§ EXERCISE BRIEF: Send each entry back exactly as given, pictures excluded.

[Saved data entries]

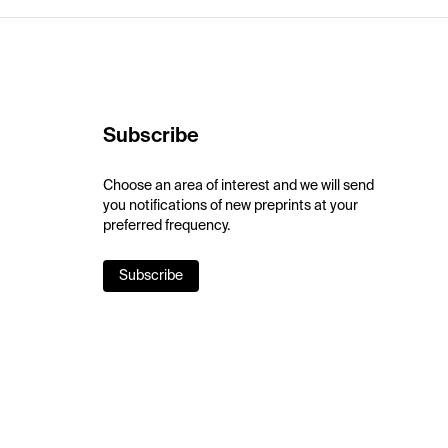
Subscribe
Choose an area of interest and we will send
you notifications of new preprints at your
preferred frequency.
Subscribe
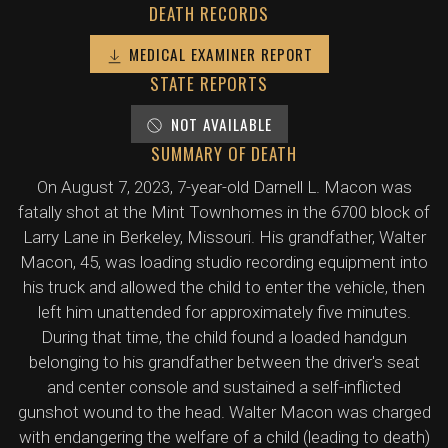
DEATH RECORDS
MEDICAL EXAMINER REPORT
STATE REPORTS
NOT AVAILABLE
SUMMARY OF DEATH
On August 7, 2023, 7-year-old Darnell L. Macon was
fatally shot at the Mint Townhomes in the 6700 block of
Larry Lane in Berkeley, Missouri. His grandfather, Walter
Macon, 45, was loading studio recording equipment into
his truck and allowed the child to enter the vehicle, then
left him unattended for approximately five minutes.
During that time, the child found a loaded handgun
belonging to his grandfather between the driver's seat
and center console and sustained a self-inflicted
gunshot wound to the head. Walter Macon was charged
with endangering the welfare of a child (leading to death)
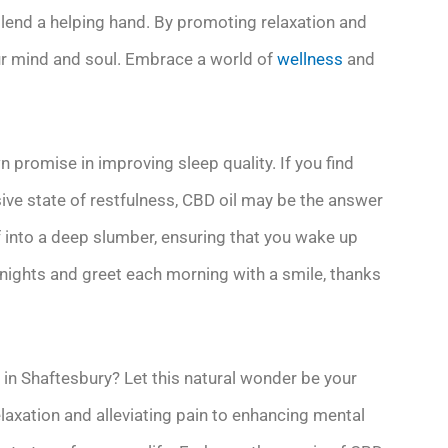
o lend a helping hand. By promoting relaxation and
our mind and soul. Embrace a world of
wellness
and
n promise in improving sleep quality. If you find
usive state of restfulness, CBD oil may be the answer
ff into a deep slumber, ensuring that you wake up
 nights and greet each morning with a smile, thanks
l in Shaftesbury? Let this natural wonder be your
axation and alleviating pain to enhancing mental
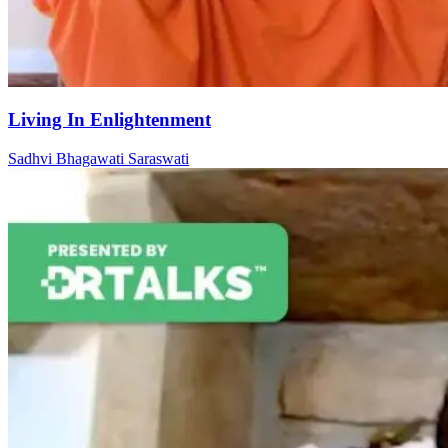
Living In Enlightenment
Sadhvi Bhagawati Saraswati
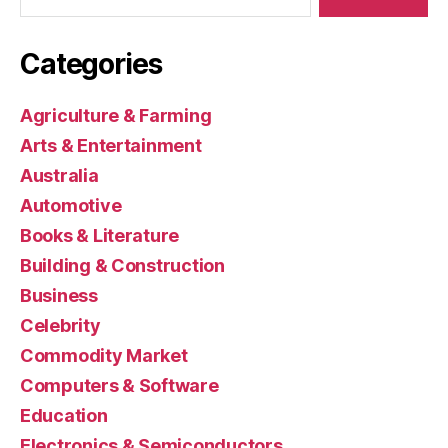
Categories
Agriculture & Farming
Arts & Entertainment
Australia
Automotive
Books & Literature
Building & Construction
Business
Celebrity
Commodity Market
Computers & Software
Education
Electronics & Semiconductors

§ SOLUTION FOR THIS EXERCISE:
Subscribe
Choose an area of interest and we will send
you notifications of new preprints at your
preferred frequency.
Subscribe
DEATH RECORDS
MEDICAL EXAMINER REPORT
STATE REPORTS
NOT AVAILABLE
SUMMARY OF DEATH
On August 7, 2023, 7-year-old Darnell L. Macon was
fatally shot at the Mint Townhomes in the 6700 block of
Larry Lane in Berkeley, Missouri. His grandfather, Walter
Macon, 45, was loading studio recording equipment into
his truck and allowed the child to enter the vehicle, then
left him unattended for approximately five minutes.
During that time, the child found a loaded handgun
belonging to his grandfather between the driver's seat
and center console and sustained a self-inflicted
gunshot wound to the head. Walter Macon was charged
with endangering the welfare of a child (leading to death)
o lend a helping hand. By promoting relaxation and
our mind and soul. Embrace a world of
wellness
and
n promise in improving sleep quality. If you find
usive state of restfulness, CBD oil may be the answer
ff into a deep slumber, ensuring that you wake up
 nights and greet each morning with a smile, thanks
l in Shaftesbury? Let this natural wonder be your
axation and alleviating pain to enhancing mental
Living In Enlightenment
Sadhvi Bhagawati Saraswati
Categories
Agriculture & Farming
Arts & Entertainment
Australia
Automotive
Books & Literature
Building & Construction
Business
Celebrity
Commodity Market
Computers & Software
Education
Electronics & Semiconductors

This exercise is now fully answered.